A–E Clustering and gene ontology analysis of Clec14a^+/+ (WT) and Clec14a^−/− pup calvaria lysates. A, B Unsupervised hierarchical clustering, (dendrogram – A; principal component analysis – B) of log2 normalised counting reads over exons (RPM-reads per million) for all detected genes, N = 4 for both groups. Clec14a^−/− samples (blue), Clec14a^+/+ samples (WT - orange). Each sample represents a different individual animal. C) Differentially expressed gene counts. Raw counts were analysed with DESeq2, significantly expressed genes were cut off at log2FC values > 0.5, adjusted p (padj) < 0.05, p value was corrected for multiple comparisons (Benjamini–Hochberg); Orange = genes upregulated in Clec14a^−/− samples; Blue = genes downregulated in Clec14a^−/− samples. D GSEA analysis enrichment score for pathways related to endochondral ossification. ES-enrichment score, FDR -false discovery rate. Gene expression is presented as a Z score (scale). E GSEA heatmap showing the list of leading-edge genes enriched at the top of the Wikipathways ‘Endochondral Ossification’ gene set. Heatmap presents upregulation of transcripts relevant to endochondral ossification in Clec14a^−/− (blue) samples compared to WT control (orange). Gene expression is presented as a Z score. Transcripts presented were identified as statistically significant by GSEA analysis, FDR (q-value) < 0.05, nominal p < 0.01. F Analysis of expression of genes linked to osteoblast maturation and osteogenic activity. P4 pup calvarial lysates were subjected to RT qPCR analysis to dissect expression patterns of genes known to regulate commitment to osteoblast lineage and osteoblast maturation, gene expression was normalised to Gapdh, shown as arbitrary units (2^{^-ΔCT}). Data is presented as median ± IQR, a Mann–Whitney test was used to analyse the results. Plots represent results from two independent experiments (n = 7 Clec14a^+/+, n = 4–5 Clec14a^−/−), data points in each graph are biological replicates.

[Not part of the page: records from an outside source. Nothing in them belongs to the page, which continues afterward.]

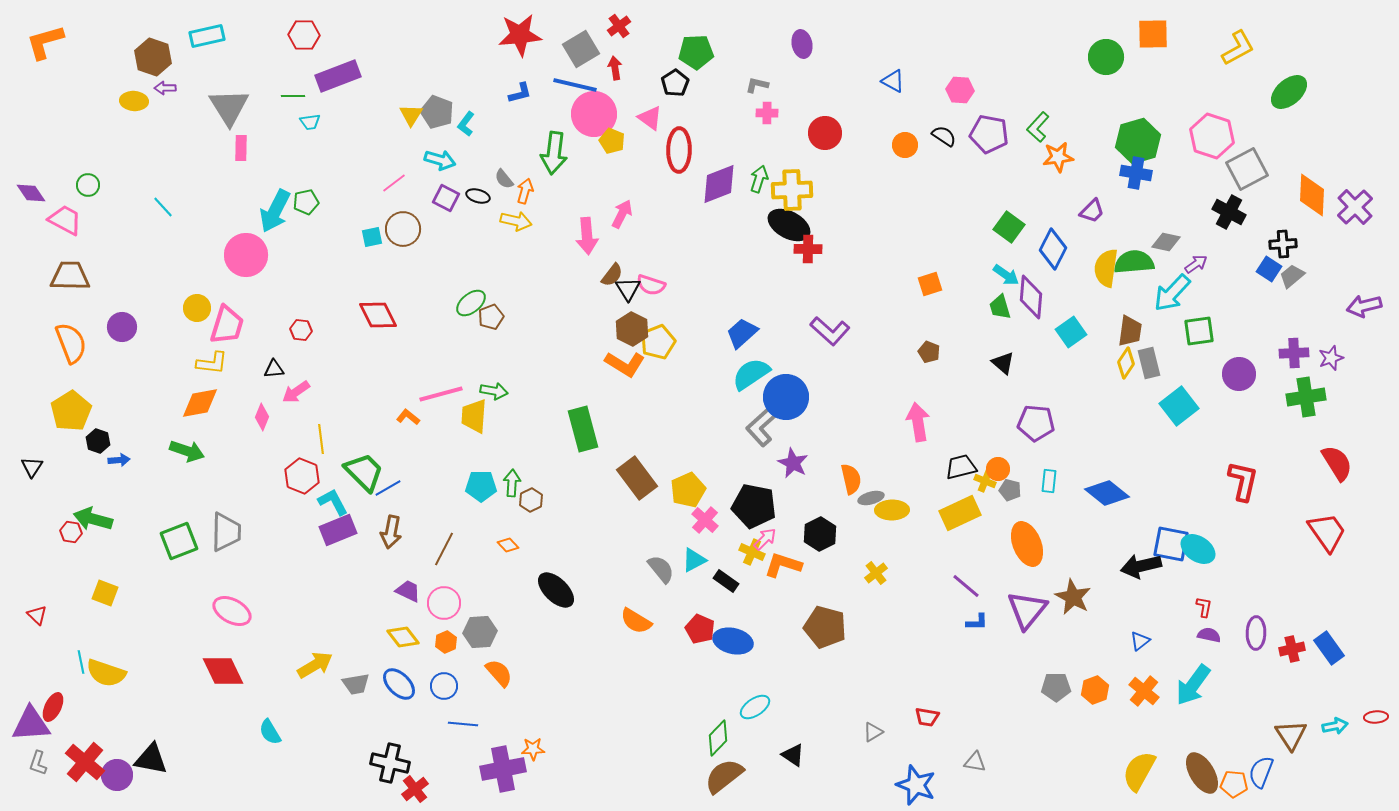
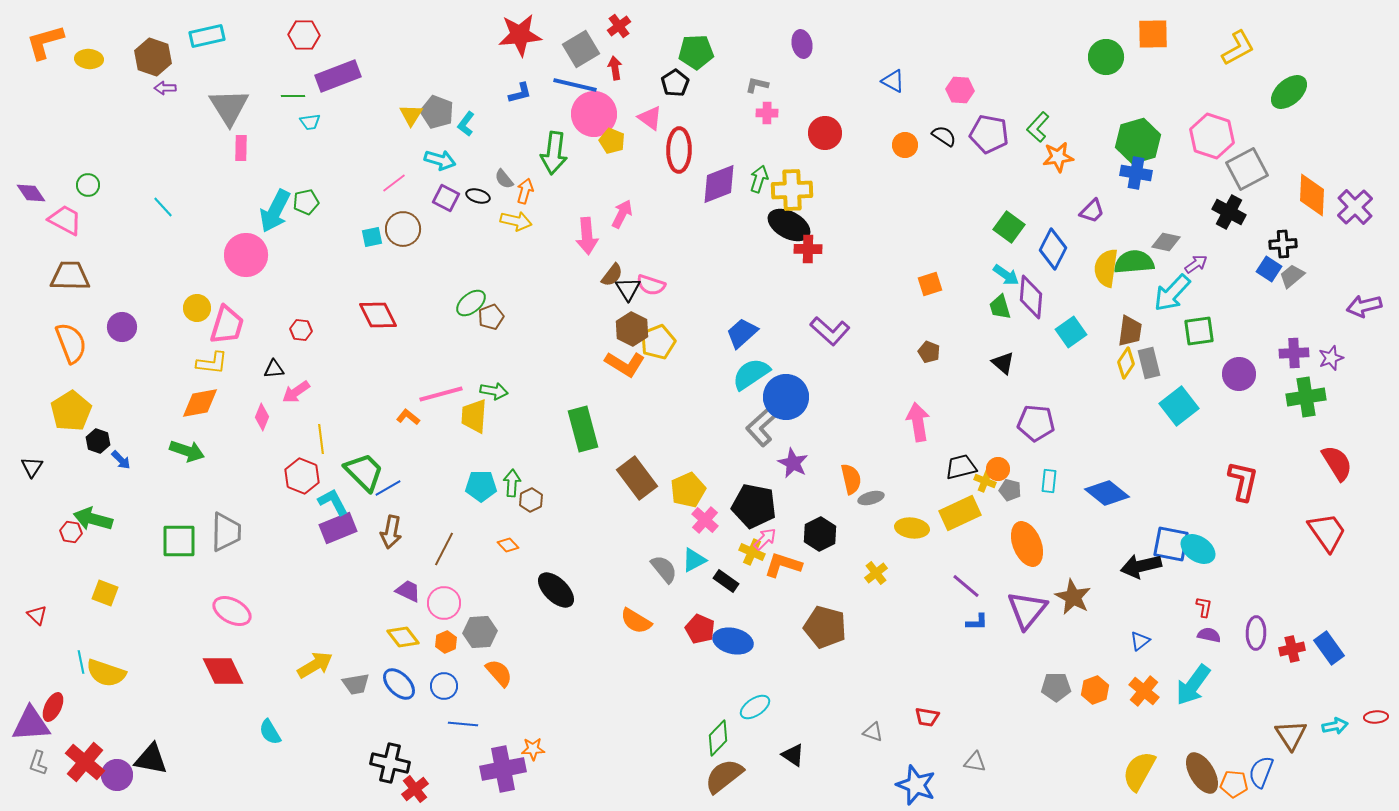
yellow ellipse at (134, 101): moved 45 px left, 42 px up
blue arrow at (119, 460): moved 2 px right; rotated 50 degrees clockwise
yellow ellipse at (892, 510): moved 20 px right, 18 px down; rotated 8 degrees clockwise
purple rectangle at (338, 530): moved 2 px up
green square at (179, 541): rotated 21 degrees clockwise
gray semicircle at (661, 569): moved 3 px right
gray triangle at (873, 732): rotated 50 degrees clockwise
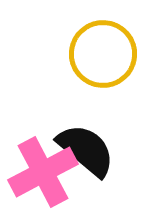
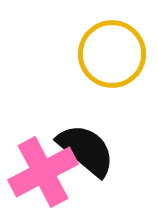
yellow circle: moved 9 px right
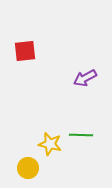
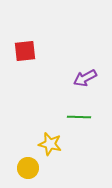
green line: moved 2 px left, 18 px up
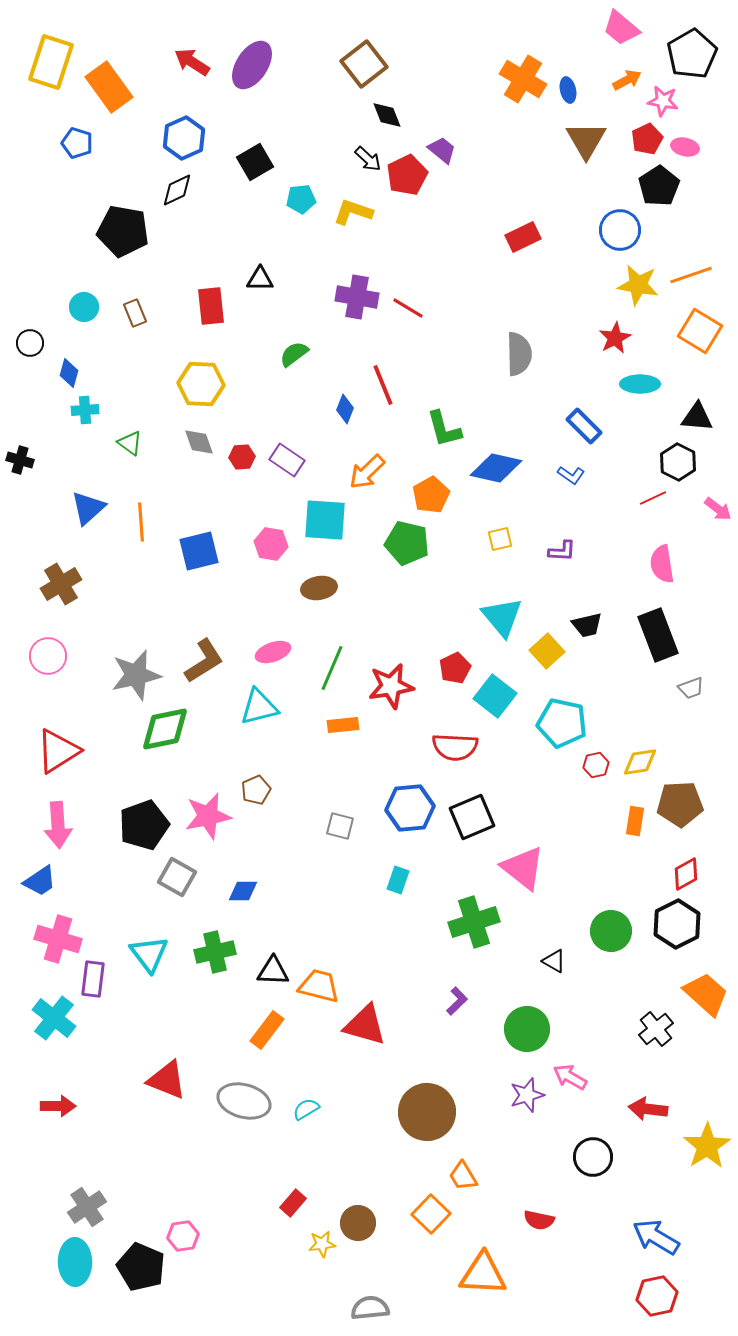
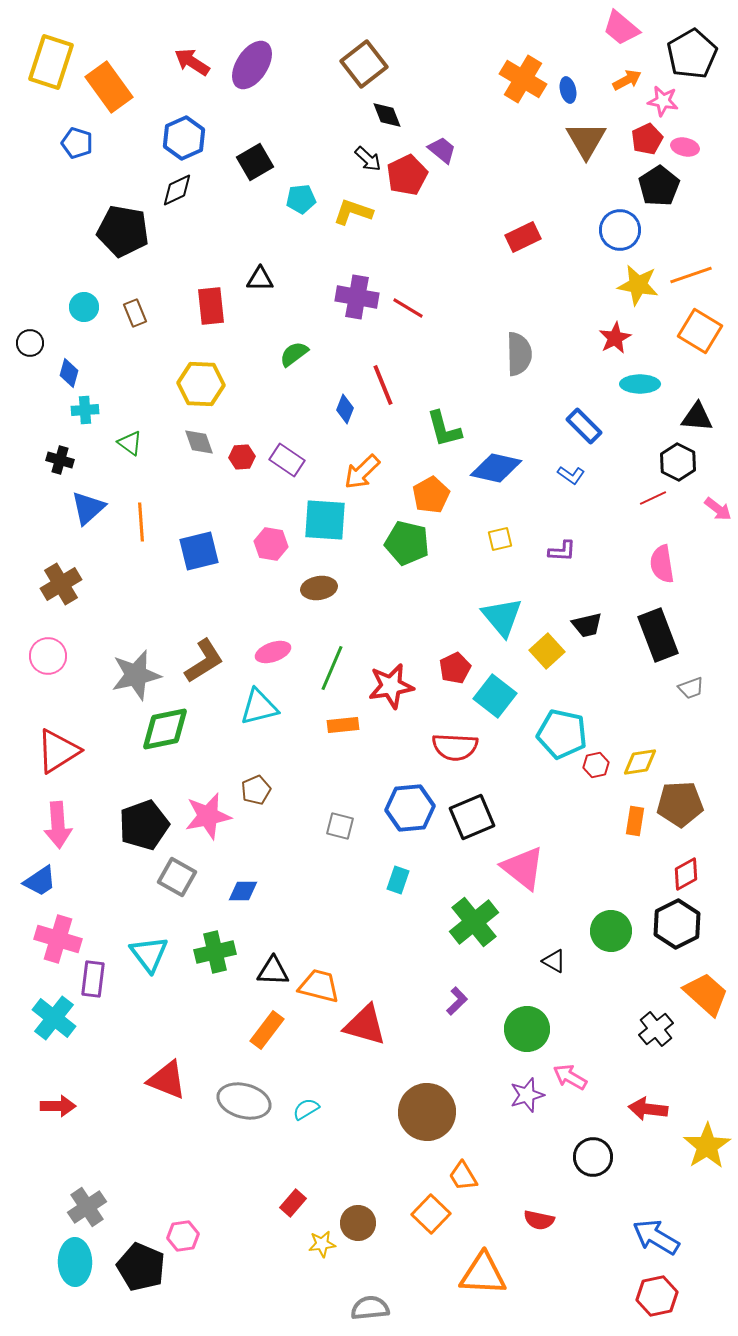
black cross at (20, 460): moved 40 px right
orange arrow at (367, 472): moved 5 px left
cyan pentagon at (562, 723): moved 11 px down
green cross at (474, 922): rotated 21 degrees counterclockwise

Fig. 6. Increased mineralisation activity of Clec14a^−/−-isolated osteoblasts in vitro.

A Bone morphometric parameters in the mouse tibia of C2- and C4-treated mice. Note, C4 blocks and C2 does not block the Clec14a-Mmrn2 interaction, as previously reported. Micro-computed tomography (μCT) analysis of trabecular percent bone volume (BV/TV%), bone surface area (B.S), trabecular number (Tb.N), trabecular thickness (Tb.Th), trabecular separation (Tb.Sp) and trabecular extent. For BV/TV %, results are presented as median ± IQR, data was analysed with multiple Mann–Whitney tests. For the other parameters, results are presented as mean ± SEM, data was analysed with two-way ANOVA, followed by Dunnett’s post hoc, *p < 0.05. B Alpl mRNA expression was analysed by RT qPCR in calvarial osteoblasts. Results were analysed with a two-way ANOVA followed by Dunnett’s correction for multiple testing, data is presented as mean ± SD. C, D Murine calvarial osteoblasts were isolated from Clec14a^+/+ (WT) and Clec14a^−/− neonatal pups at postnatal day 4 and osteogenesis was induced with osteoinduction media in (C) freshly isolated cells prior to passage (P0) or (D) in cultured cells after passage (P1). Alpl activity was measured by ELISA after 0, 6, 8 and 10 days in culture, in Clec14a^+/+ and Clec14a^−/− osteoblasts that were incubated with either expansion media (undifferentiated – see key on graph) or osteoinduction media (differentiated – see key on graph). Data is presented as optical density (O.D.). Results were analysed with a two-way ANOVA followed by Dunnett’s post hoc, data is presented as mean ± SD. *p < 0.05, **p < 0.01, ***p < 0.001. E Representative images of alizarin red stained osteoblast-deposited calcium following 18 days in culture. F Alizarin red coverage as percentage. Results were analysed with a Mann–Whitney test, data is presented as median ± IQR, *p < 0.05. For all graphs sample size is represented by each individual dot in the graphs.